[Saved entries]
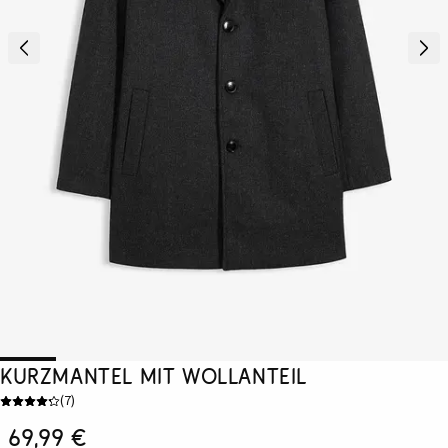
Kurzmantel mit Wollanteil
(
7
)
69,99 €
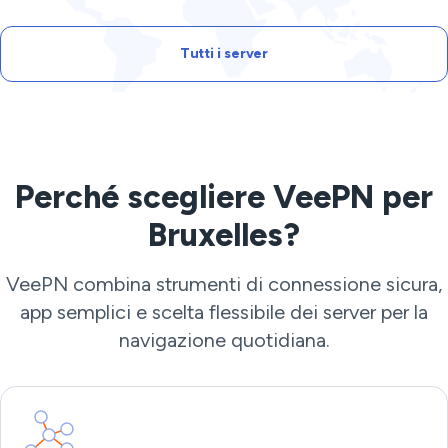
Tutti i server
Perché scegliere VeePN per
Bruxelles?
VeePN combina strumenti di connessione sicura,
app semplici e scelta flessibile dei server per la
navigazione quotidiana.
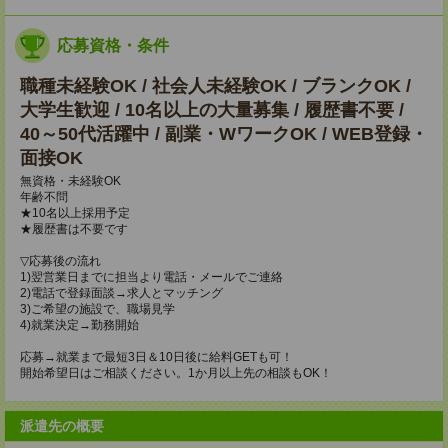
応募資格・条件
職種未経験OK / 社会人未経験OK / ブランクOK /
大学生歓迎 / 10名以上の大量募集 / 履歴書不要 /
40～50代活躍中 / 副業・WワークOK / WEB登録・
面接OK
無資格・未経験OK
年齢不問
★10名以上採用予定
★履歴書は不要です
▽応募後の流れ
1)翌営業日までに担当より電話・メールでご連絡
2)電話で登録面談→求人とマッチング
3)ご希望の施設で、職場見学
4)就業決定→勤務開始
応募→就業まで最短3日＆10日後に給料GETも可！
開始希望日はご相談ください。1か月以上先の相談もOK！
派遣先の概要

• GOAL OF THE EXERCISE
Pictures aside, write out all of the records exactly.

• OUTPUT
Kurzmantel mit Wollanteil
(
7
)
69,99 €
Tutti i server
Perché scegliere VeePN per
Bruxelles?
VeePN combina strumenti di connessione sicura,
app semplici e scelta flessibile dei server per la
navigazione quotidiana.
応募資格・条件
職種未経験OK / 社会人未経験OK / ブランクOK /
大学生歓迎 / 10名以上の大量募集 / 履歴書不要 /
40～50代活躍中 / 副業・WワークOK / WEB登録・
面接OK
無資格・未経験OK
年齢不問
★10名以上採用予定
★履歴書は不要です
▽応募後の流れ
1)翌営業日までに担当より電話・メールでご連絡
2)電話で登録面談→求人とマッチング
3)ご希望の施設で、職場見学
4)就業決定→勤務開始
応募→就業まで最短3日＆10日後に給料GETも可！
開始希望日はご相談ください。1か月以上先の相談もOK！
派遣先の概要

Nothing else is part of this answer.